Step 2 — Generate private key
Go back to your terminal and enter the following (making sure you’re in the right directory):
$ openssl genrsa -out private.key 4096
This generates the private.key for you.
Step 3 — Generate CSR
Time to generate the CSR:
$ openssl req -new -sha256 -out private.csr -key private.key
Again, you’ll get the same options as earlier. Since your ssl.conf has the values already setup, keep pressing enter.
The CSR (private.csr) will now be generated.
Verification of CSR
If you get a CSR from some other team, before you pass it on, do take some time to verify it.
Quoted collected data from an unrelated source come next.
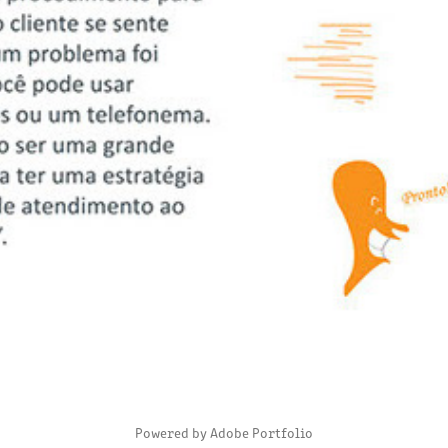
DIGITAL MAGAZINE - CHECK OK
2020
Powered by
Adobe Portfolio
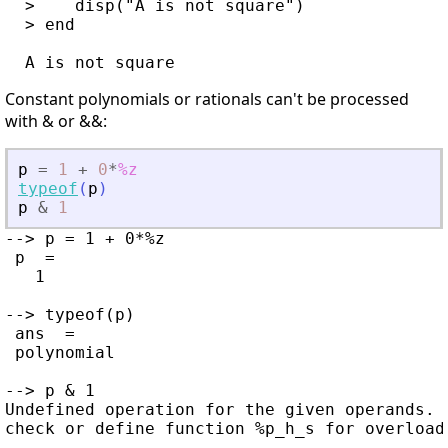
  >    disp("A is not square")

  > end

Constant polynomials or rationals can't be processed
with & or &&:
p
=
1
+
0
*
%z
typeof
(
p
)
p
&
1
--> p = 1 + 0*%z

 p  =

   1

--> typeof(p)

 ans  =

 polynomial

--> p & 1

Undefined operation for the given operands.
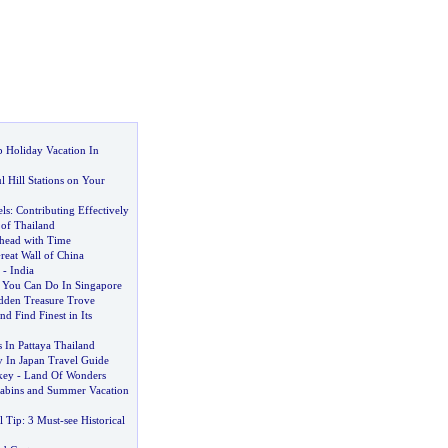
 Holiday Vacation In
l Hill Stations on Your
ls
:
Contributing Effectively
of Thailand
head with Time
reat Wall of China
-
India
 You Can Do In Singapore
dden Treasure Trove
nd Find Finest in Its
s In Pattaya Thailand
y In Japan Travel Guide
key
-
Land Of Wonders
abins and Summer Vacation
l Tip
:
3 Must
-
see Historical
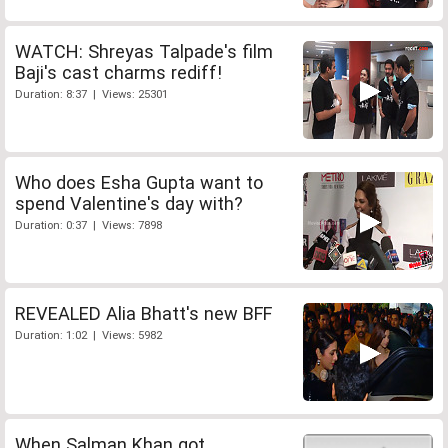
WATCH: Shreyas Talpade's film
Baji's cast charms rediff!
Duration: 8:37 | Views: 25301
Who does Esha Gupta want to
spend Valentine's day with?
Duration: 0:37 | Views: 7898
REVEALED Alia Bhatt's new BFF
Duration: 1:02 | Views: 5982
When Salman Khan got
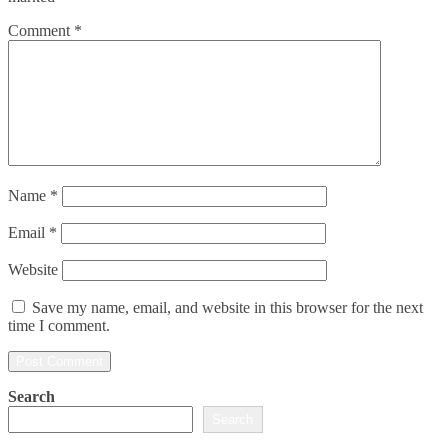
Comment
*
Name
*
Email
*
Website
Save my name, email, and website in this browser for the next
time I comment.
Search
Search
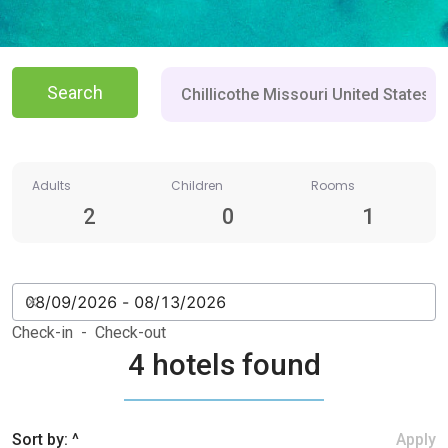
Search
Adults
Children
Rooms
2
0
1
Check-in - Check-out
4 hotels found
Sort by: ^
Apply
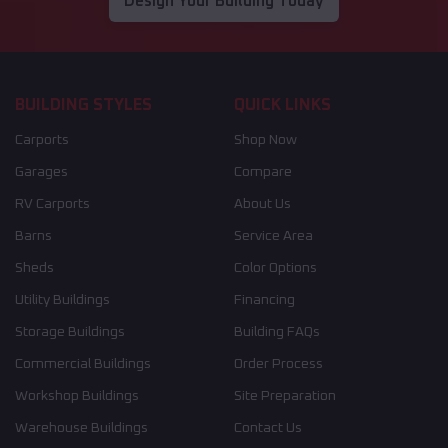
Design Your Building Today
BUILDING STYLES
QUICK LINKS
Carports
Shop Now
Garages
Compare
RV Carports
About Us
Barns
Service Area
Sheds
Color Options
Utility Buildings
Financing
Storage Buildings
Building FAQs
Commercial Buildings
Order Process
Workshop Buildings
Site Preparation
Warehouse Buildings
Contact Us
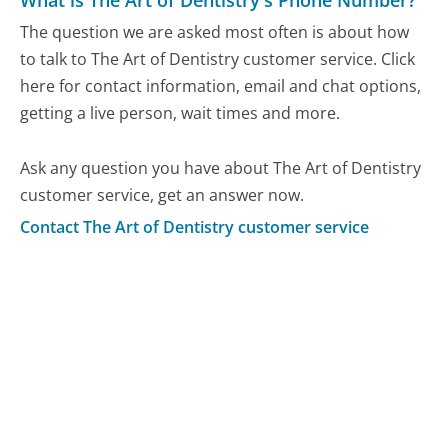
What is The Art of Dentistry's Phone Number?
The question we are asked most often is about how
to talk to The Art of Dentistry customer service. Click
here for contact information, email and chat options,
getting a live person, wait times and more.
Ask any question you have about The Art of Dentistry
customer service, get an answer now.
Contact The Art of Dentistry customer service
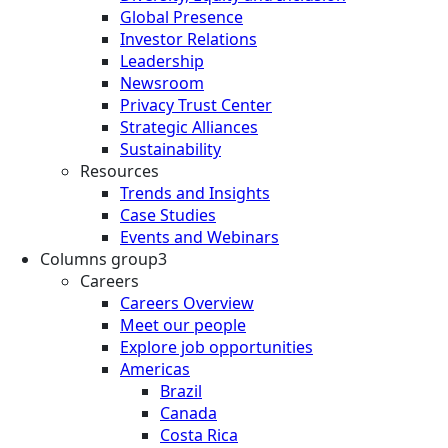
Global Presence
Investor Relations
Leadership
Newsroom
Privacy Trust Center
Strategic Alliances
Sustainability
Resources
Trends and Insights
Case Studies
Events and Webinars
Columns group3
Careers
Careers Overview
Meet our people
Explore job opportunities
Americas
Brazil
Canada
Costa Rica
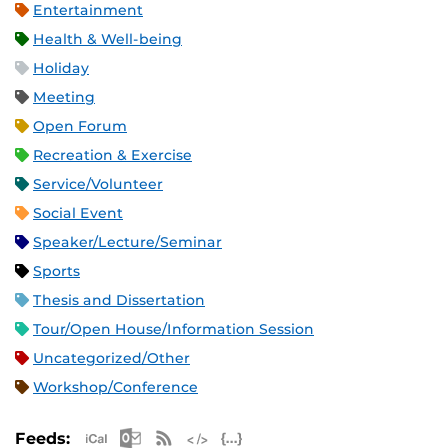
Entertainment
Health & Well-being
Holiday
Meeting
Open Forum
Recreation & Exercise
Service/Volunteer
Social Event
Speaker/Lecture/Seminar
Sports
Thesis and Dissertation
Tour/Open House/Information Session
Uncategorized/Other
Workshop/Conference
Apple iCal Feed (ICS)
Microsoft Outlook Feed (ICS)
RSS Feed
XML Feed
JSON Feed
Feeds:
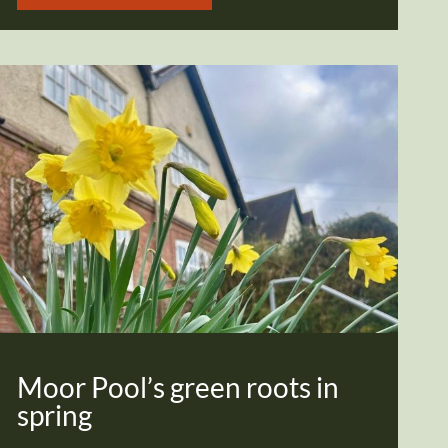
Moor Pool’s green roots in
spring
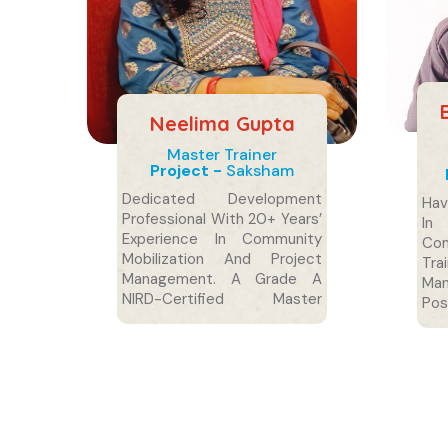
Neelima Gupta
Master Trainer
Project -
Saksham
Dedicated Development
Hav
Professional With 20+ Years’
In
Experience In Community
Co
Mobilization And Project
Tr
Management. A Grade A
Ma
NIRD-Certified Master
Po
Trainer With Postgraduate
Soc
Degrees In Sociology And
Social Work.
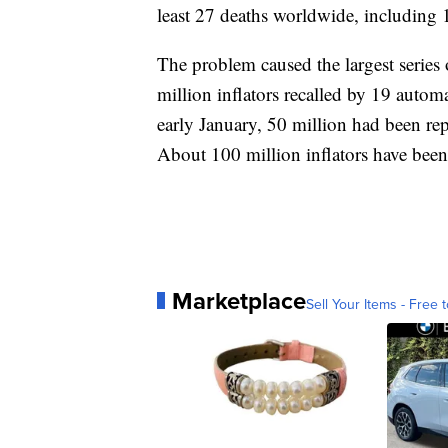
least 27 deaths worldwide, including 
The problem caused the largest series o
million inflators recalled by 19 autom
early January, 50 million had been rep
About 100 million inflators have been
Marketplace
Sell Your Items - Free t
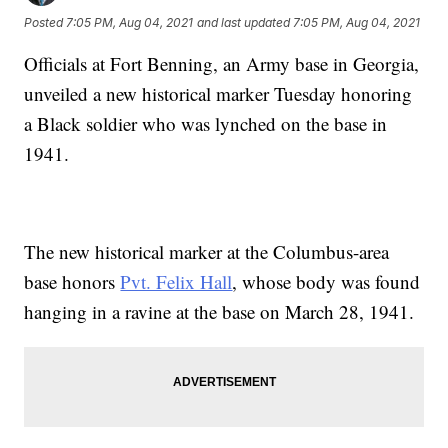
Posted
7:05 PM, Aug 04, 2021
and last updated
7:05 PM, Aug 04, 2021
Officials at Fort Benning, an Army base in Georgia,
unveiled a new historical marker Tuesday honoring
a Black soldier who was lynched on the base in
1941.
The new historical marker at the Columbus-area
base honors
Pvt. Felix Hall
, whose body was found
hanging in a ravine at the base on March 28, 1941.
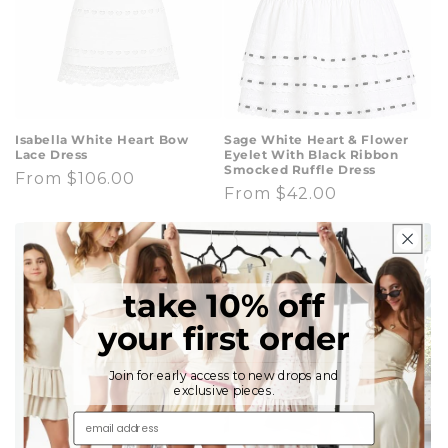
Isabella White Heart Bow
Sage White Heart & Flower
Lace Dress
Eyelet With Black Ribbon
Smocked Ruffle Dress
Regular
From $106.00
Regular
From $42.00
price
price
take 10% off
your first order
Join for early access to new drops and
exclusive pieces.
email address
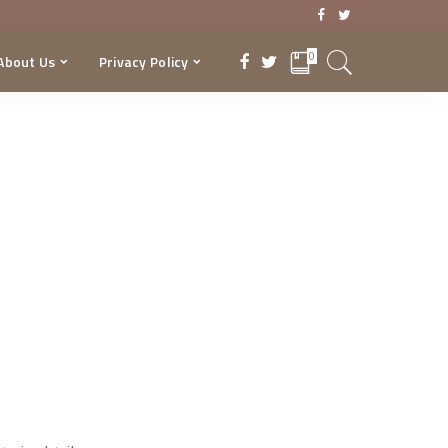
0
About Us
Privacy Policy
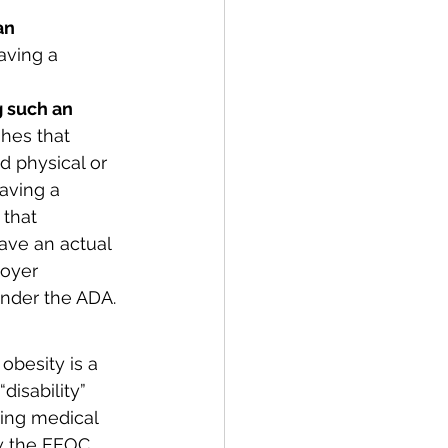
an 
aving a 
g such an 
shes that 
 physical or 
aving a 
that 
have an actual 
oyer 
 under the ADA.
besity is a 
disability” 
ing medical 
ow the EEOC 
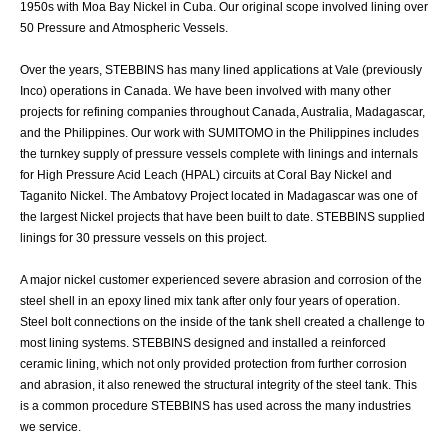
1950s with Moa Bay Nickel in Cuba. Our original scope involved lining over
50 Pressure and Atmospheric Vessels.
Over the years, STEBBINS has many lined applications at Vale (previously
Inco) operations in Canada. We have been involved with many other
projects for refining companies throughout Canada, Australia, Madagascar,
and the Philippines. Our work with SUMITOMO in the Philippines includes
the turnkey supply of pressure vessels complete with linings and internals
for High Pressure Acid Leach (HPAL) circuits at Coral Bay Nickel and
Taganito Nickel. The Ambatovy Project located in Madagascar was one of
the largest Nickel projects that have been built to date. STEBBINS supplied
linings for 30 pressure vessels on this project.
A major nickel customer experienced severe abrasion and corrosion of the
steel shell in an epoxy lined mix tank after only four years of operation.
Steel bolt connections on the inside of the tank shell created a challenge to
most lining systems. STEBBINS designed and installed a reinforced
ceramic lining, which not only provided protection from further corrosion
and abrasion, it also renewed the structural integrity of the steel tank. This
is a common procedure STEBBINS has used across the many industries
we service.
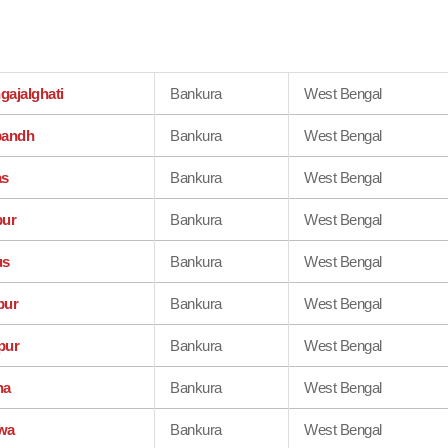
gajalghati
Bankura
West Bengal
bandh
Bankura
West Bengal
as
Bankura
West Bengal
pur
Bankura
West Bengal
us
Bankura
West Bengal
pur
Bankura
West Bengal
pur
Bankura
West Bengal
na
Bankura
West Bengal
wa
Bankura
West Bengal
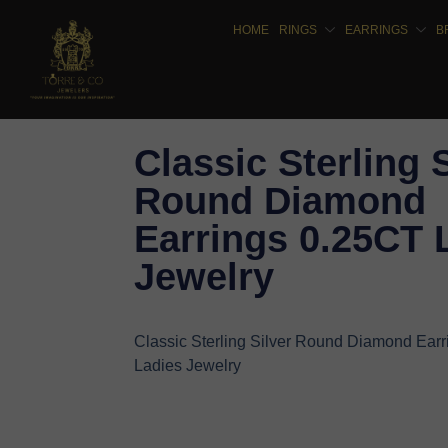
HOME
RINGS
EARRINGS
B
Classic Sterling 
Round Diamond
Earrings 0.25CT 
Jewelry
Classic Sterling Silver Round Diamond Ear
Ladies Jewelry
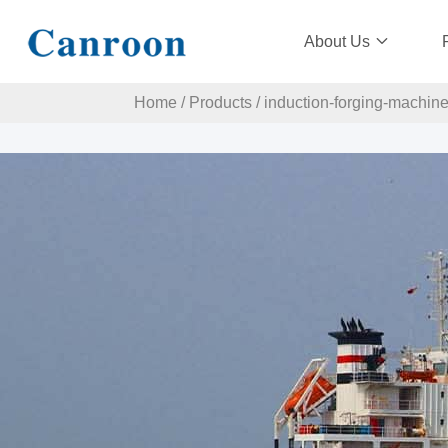
About Us
Home
/
Products
/
induction-forging-machin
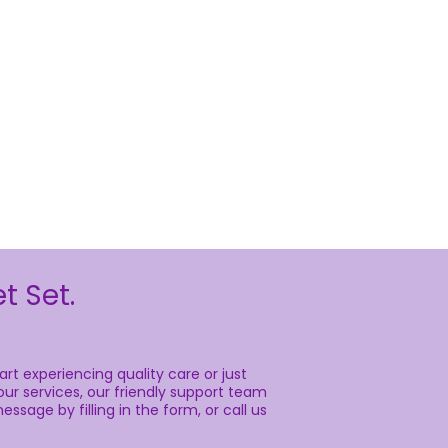
t Set.
rt experiencing quality care or just
ur services, our friendly support team
essage by filling in the form, or call us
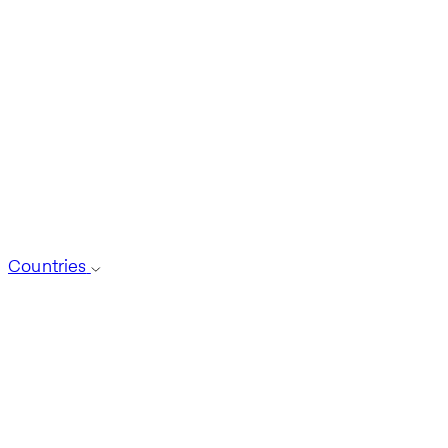
Countries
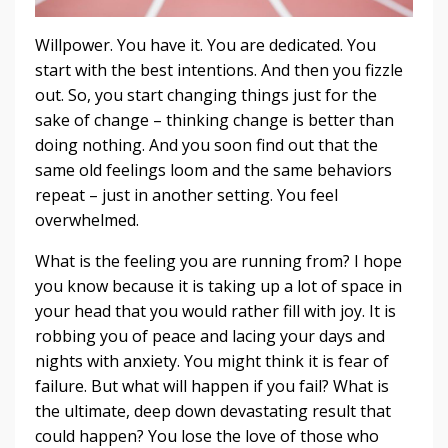
Willpower. You have it. You are dedicated. You
start with the best intentions. And then you fizzle
out. So, you start changing things just for the
sake of change – thinking change is better than
doing nothing. And you soon find out that the
same old feelings loom and the same behaviors
repeat – just in another setting. You feel
overwhelmed.
What is the feeling you are running from? I hope
you know because it is taking up a lot of space in
your head that you would rather fill with joy. It is
robbing you of peace and lacing your days and
nights with anxiety. You might think it is fear of
failure. But what will happen if you fail? What is
the ultimate, deep down devastating result that
could happen? You lose the love of those who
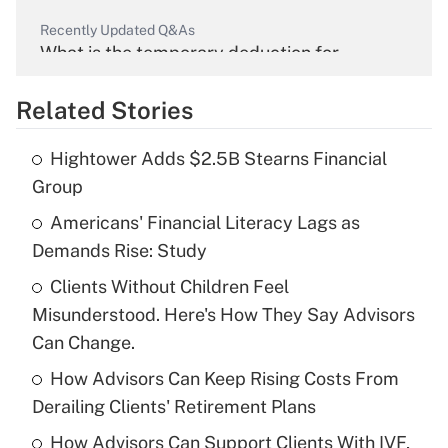
Recently Updated Q&As
What is the temporary deduction for
overtime income?
Related Stories
Get Answer
Hightower Adds $2.5B Stearns Financial
Recently Updated Q&As
Group
What is the temporary deduction for tip
income?
Americans' Financial Literacy Lags as
Demands Rise: Study
Get Answer
Clients Without Children Feel
Misunderstood. Here's How They Say Advisors
Recently Updated Q&As
What is a high deductible health plan for
Can Change.
purposes of an HSA?
How Advisors Can Keep Rising Costs From
Get Answer
Derailing Clients' Retirement Plans
How Advisors Can Support Clients With IVF,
Use — https://www.sslshopper.com/csr-decoder.html. This is the information you’ll see:
Essential to note the Common Name & the Subject Alternative Name (for SAN) — making sure that the SAN has the Common Name in it.
For a single SSL:
And that’s that!
Thank you for reading. Do note that this isn’t the technical version of the process — you might have errors due to some specific SSL generation request that might require some specific requirements. Consult your nearest developer!